In spring 2018, six UWS students founded the first-ever Pacific Northwest chapter of the Student American Black Chiropractic Association (SABCA).
“The driving force behind the creation of this chapter at UWS was wanting to find more mentors for the minorities on campus, because in reality, there are only a handful of us,” said Shenee’ Lawson, UWS chiropractic student, UWS SABCA president. “Being able to have someone you can look to directly that also identifies as part of a marginalized group is great for the learning process and will help students that much more.”
By becoming a recognized chapter, UWS students become eligible to apply for and receive ABCA scholarships and can recommend that ABCA conferences be held in the region. The establishment of the official UWS SABCA chapter will also assist UWS when applying for grants supporting diversity initiatives or relating to health care outreach in underserved populations.
“Due to our demographics in this region, having groups such as SABCA on campus helps everyone gain more knowledge and understanding to what minority groups experiences and the different life challenges we experience,” said Lawson. “From a clinical education standpoint, it’s also important for future caregivers to be able to know what to do should someone from a different ethnic background comes into their office. It’s all about professionalism at the end of the day; we should be able to put ourselves professionally into a situation, even if we feel discomfort, and commit to providing the best care.”

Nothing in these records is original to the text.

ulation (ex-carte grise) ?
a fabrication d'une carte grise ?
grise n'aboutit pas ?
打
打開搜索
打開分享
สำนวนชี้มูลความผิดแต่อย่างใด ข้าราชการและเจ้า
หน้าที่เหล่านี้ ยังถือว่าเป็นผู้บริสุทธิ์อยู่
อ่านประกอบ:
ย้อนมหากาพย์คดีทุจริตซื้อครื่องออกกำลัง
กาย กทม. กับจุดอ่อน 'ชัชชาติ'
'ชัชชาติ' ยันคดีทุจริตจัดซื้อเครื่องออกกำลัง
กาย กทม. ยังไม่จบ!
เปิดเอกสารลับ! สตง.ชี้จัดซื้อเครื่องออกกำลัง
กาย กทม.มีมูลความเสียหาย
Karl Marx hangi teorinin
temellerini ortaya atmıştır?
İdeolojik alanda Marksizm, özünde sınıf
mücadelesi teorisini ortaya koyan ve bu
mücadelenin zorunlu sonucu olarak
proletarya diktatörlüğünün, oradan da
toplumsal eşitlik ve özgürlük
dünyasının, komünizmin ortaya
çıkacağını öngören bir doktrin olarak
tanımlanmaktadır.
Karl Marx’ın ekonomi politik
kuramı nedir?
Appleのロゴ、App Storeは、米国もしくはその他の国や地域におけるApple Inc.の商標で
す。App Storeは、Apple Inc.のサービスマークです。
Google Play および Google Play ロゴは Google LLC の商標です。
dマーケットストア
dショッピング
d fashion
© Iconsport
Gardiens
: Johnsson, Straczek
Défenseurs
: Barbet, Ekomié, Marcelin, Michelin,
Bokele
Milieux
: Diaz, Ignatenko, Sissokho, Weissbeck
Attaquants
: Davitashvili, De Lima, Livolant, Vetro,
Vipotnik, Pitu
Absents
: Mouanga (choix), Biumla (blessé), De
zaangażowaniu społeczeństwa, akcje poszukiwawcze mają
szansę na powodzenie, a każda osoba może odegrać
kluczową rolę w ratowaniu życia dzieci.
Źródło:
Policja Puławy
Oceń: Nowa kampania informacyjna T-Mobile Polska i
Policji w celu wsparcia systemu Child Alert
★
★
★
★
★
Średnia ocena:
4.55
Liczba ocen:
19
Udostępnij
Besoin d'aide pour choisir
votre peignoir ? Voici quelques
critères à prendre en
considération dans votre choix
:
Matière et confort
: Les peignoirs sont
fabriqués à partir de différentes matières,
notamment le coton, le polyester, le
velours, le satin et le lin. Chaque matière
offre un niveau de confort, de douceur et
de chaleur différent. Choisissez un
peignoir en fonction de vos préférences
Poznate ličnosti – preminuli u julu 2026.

According to the ABCA, many African Americans who would benefit from chiropractic care are unfamiliar with its benefits. Chiropractic colleges struggle to attract minority students into their programs, resulting in a significantly low number of African American chiropractic physicians out in the field. Ultimately, communities of color remain under-served by the benefit of chiropractic care. In accordance with the UWS motto, “For the good of the patient,” this must change, and UWS SABCA is Taking the Lead.